On appeal, CF raises a number of challenges to the jury verdicts. CF argues that Bruce's claims are preempted by federal labor law, and if they are not preempted, that Bruce failed to establish the elements of the torts of invasion of privacy and intentional infliction of emotional distress. CF also challenges the award of punitive damages to Bruce. With respect to Cynthia's claims, CF's position is that the jury verdicts were inconsistent, and accordingly, the district court erred in denying its motion for JNOV or a new trial. Further, CF alleges that the award of $20,000 in compensatory damages to Cynthia is unsubstantiated by the evidence. We reject all of these claims and affirm the jury verdicts.


CF's first argument is that Bruce's tort claims are preempted by federal labor law because "the Keehr-Nisun incident was simply a continuation of the long running dispute between Keehr and his supervisors over work rules and working conditions at the facility" and a reflection of the labor problems that existed between the dock workers and management at the Fremont facility. Appellant's Brief at 15.*fn4

The Supreme Court has developed several different preemption doctrines in the labor law context. CF's preemption argument apparently implicates two of these doctrines. One doctrine, articulated in San Diego Bldg. Trades Council v. Garmon, 359 U.S. 236, 245-46, 3 L. Ed. 2d 775, 79 S. Ct. 773 (1959), prohibits states from regulating conduct protected, prohibited or arguably affected by sections 7 and 8 of the National Labor Relations Act (the "NLRA"), 29 U.S.C. §§ 157, 158. See also Lingle v. Norge Div. of Magic Chef, Inc., 823 F.2d 1031, 1042 (7th Cir. 1987) (en banc). Garmon preemption protects the primary jurisdiction of the NLRB. A second preemption principle, recently discussed by the Supreme Court in Allis-Chalmers Corp. v. Lueck, 471 U.S. 202, 85 L. Ed. 2d 206, 105 S. Ct. 1904 (1985), involves the preemptive effect of section 301 of the Labor Management Relations Act (the "LMRA"), 29 U.S.C. § 185(a). Section 301 provides:

(a) Suits for violation of contracts between an employer and a labor organization representing employees in an industry affecting commerce as defined in this chapter, or between any such labor organizations, may be brought in any district court of the United States having jurisdiction of the parties. . . .
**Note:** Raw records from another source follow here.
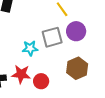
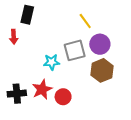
brown hexagon: (77, 68) -> (102, 70), moved
red star: (21, 74) -> (42, 89), turned -30

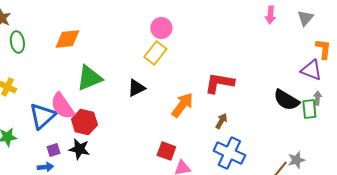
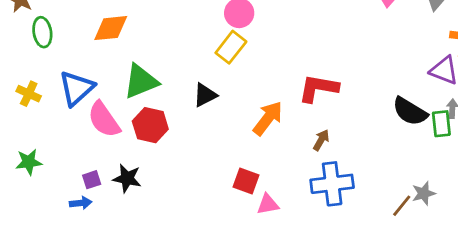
blue triangle: (42, 116) -> (77, 88), moved
red hexagon: (84, 122) -> (150, 125), moved
blue cross: (229, 153) -> (332, 184), turned -32

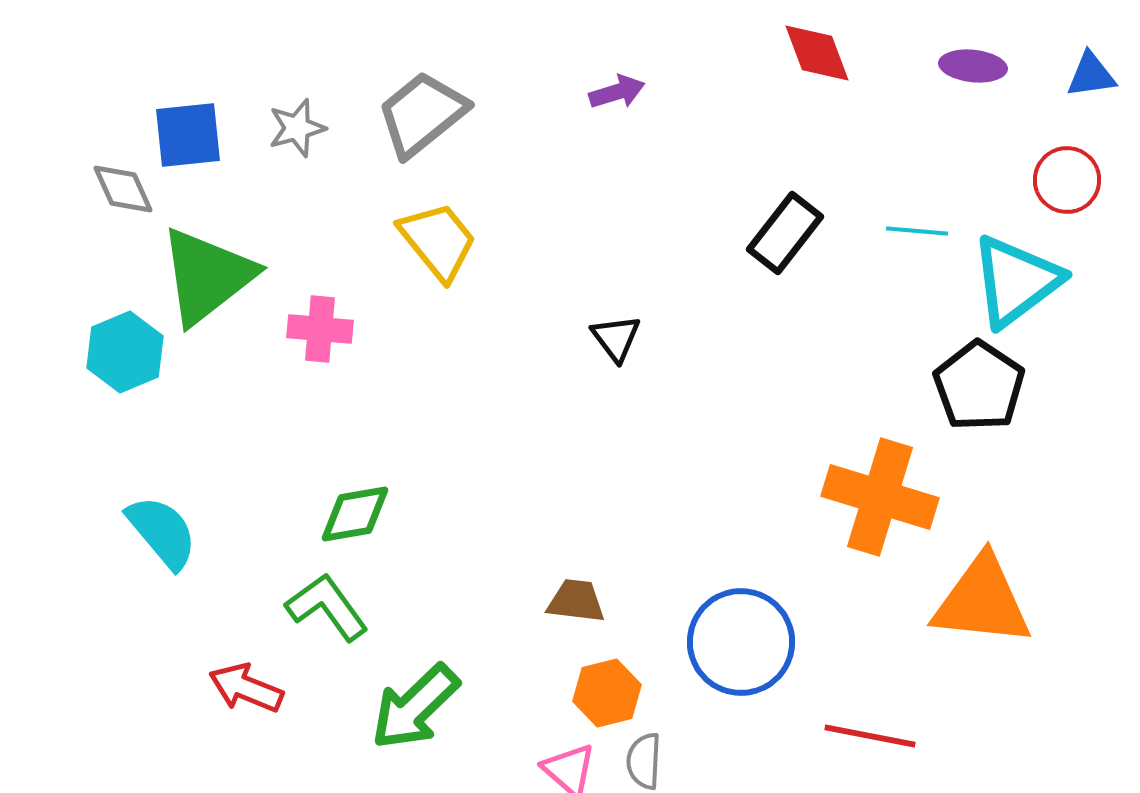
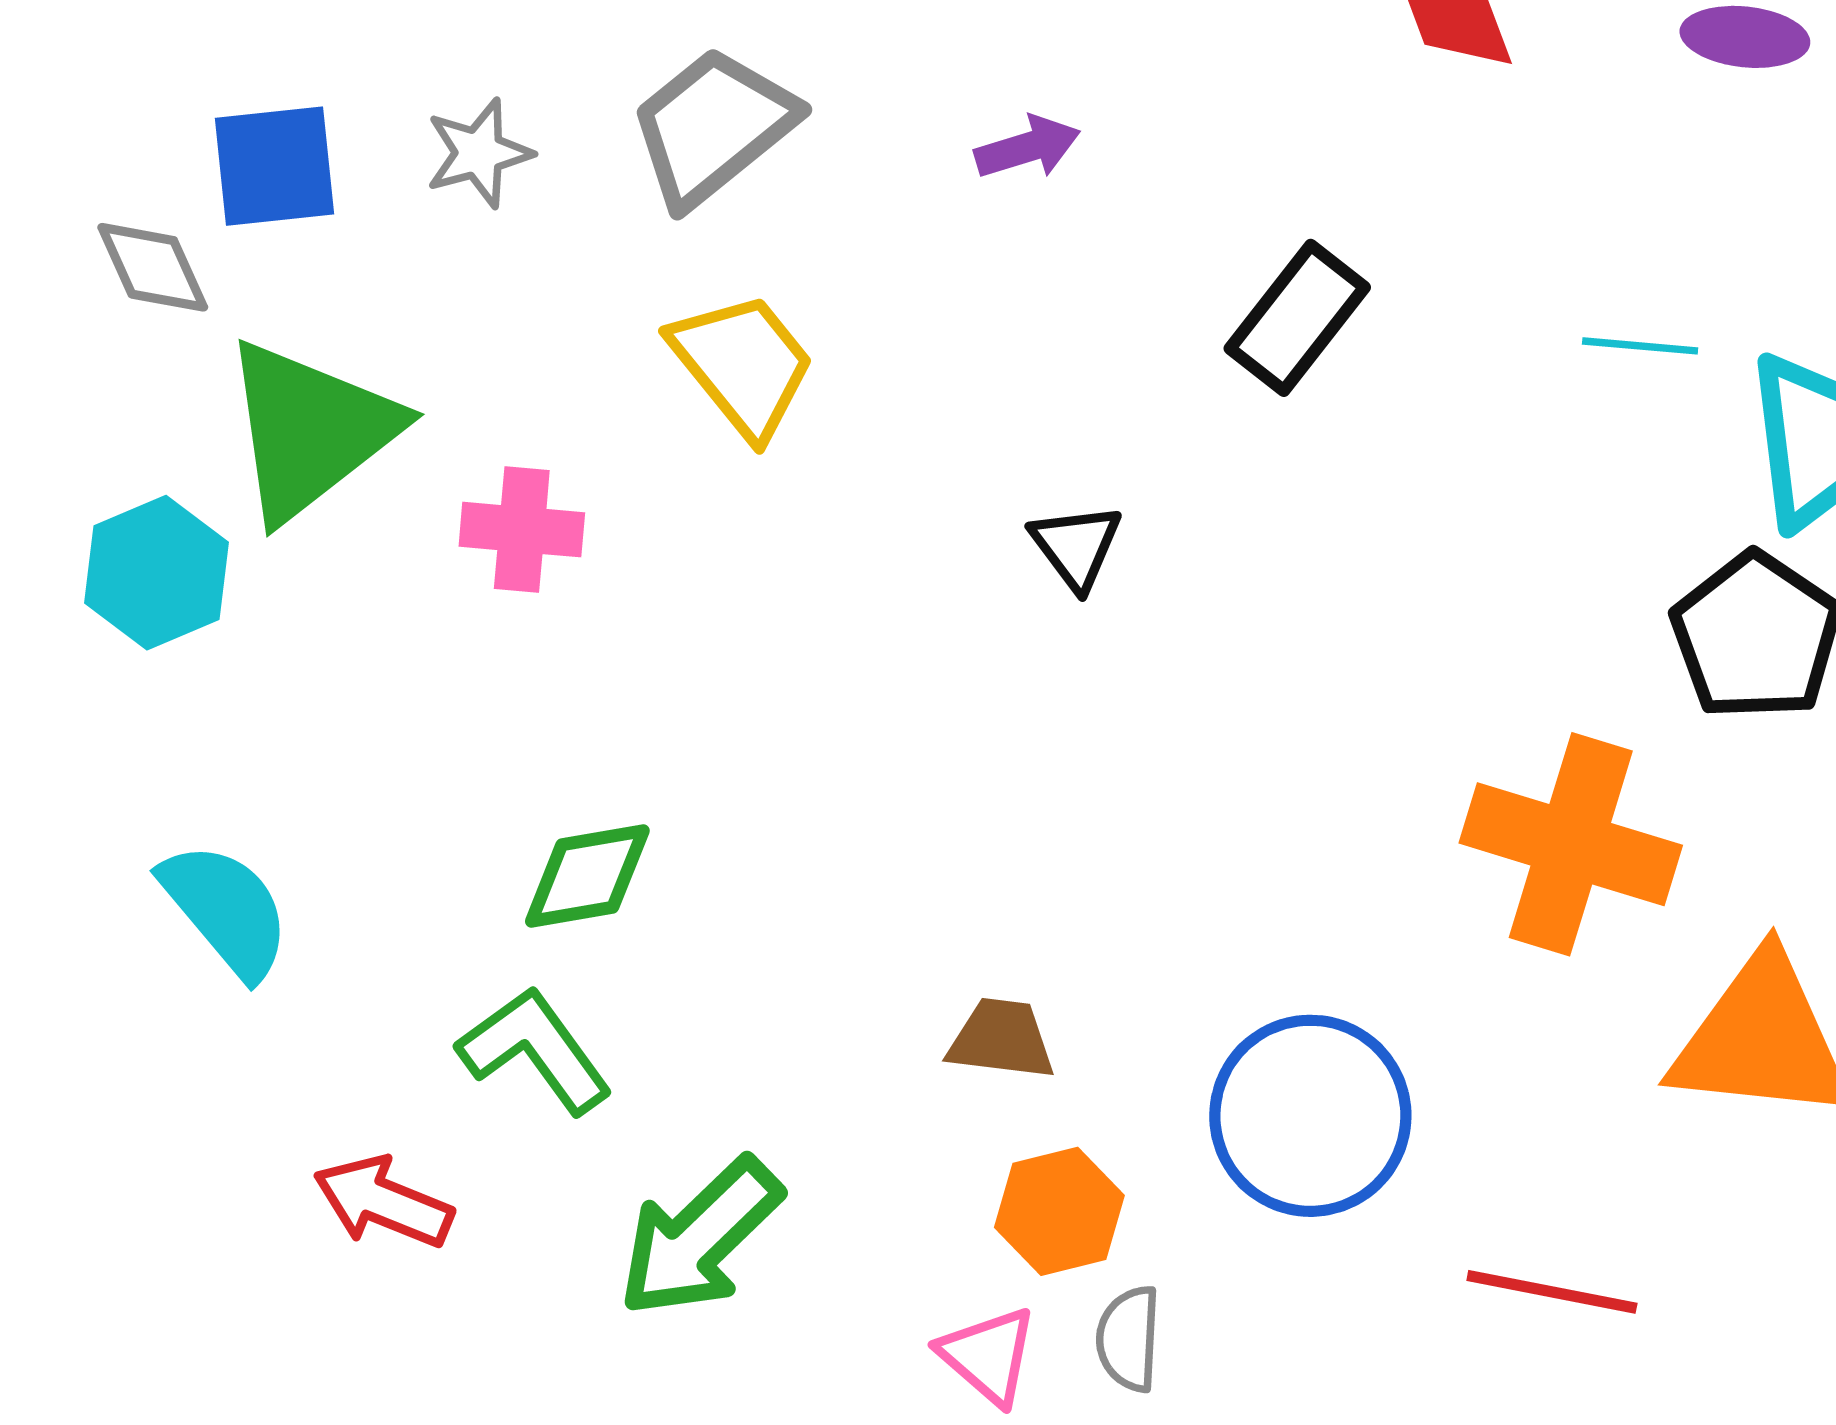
purple arrow: (617, 92) -> (1028, 147), moved
black rectangle: (785, 233) -> (1297, 318), moved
29 U.S.C. § 185(a). The purpose underlying section 301 preemption is the promotion of interpretive uniformity of collective bargaining agreements through application of uniform federal law. Allis-Chalmers, 471 U.S. at 210-11; see also International Bhd. of Elec. Workers v. Hechler, 481 U.S. 851, 107 S. Ct. 2161, 2165, 95 L. Ed. 2d 791 (1987). Although not entirely clear from its brief, CF apparently argues that Bruce's claims are preempted both under the Garmon rule and under section 301.

The question whether a state law claim for intentional infliction of emotional distress is preempted by sections 7 and 8 of the NLRA was resolved by the Supreme Court in Farmer v. United Bhd. of Carpenters & Joiners, 430 U.S. 290, 51 L. Ed. 2d 338, 97 S. Ct. 1056 (1977). The Court held in Farmer that a claim based on this tort is not preempted if certain conditions are met; these conditions are intended to ensure that recognition of the tort claim will not interfere with the federal labor law scheme. To preclude preemption, a claim for intentional infliction of emotional distress must be

either unrelated to employment discrimination or a function of the particularly abusive manner in which the discrimination is accomplished or threatened rather than a function of the actual or threatened discrimination itself.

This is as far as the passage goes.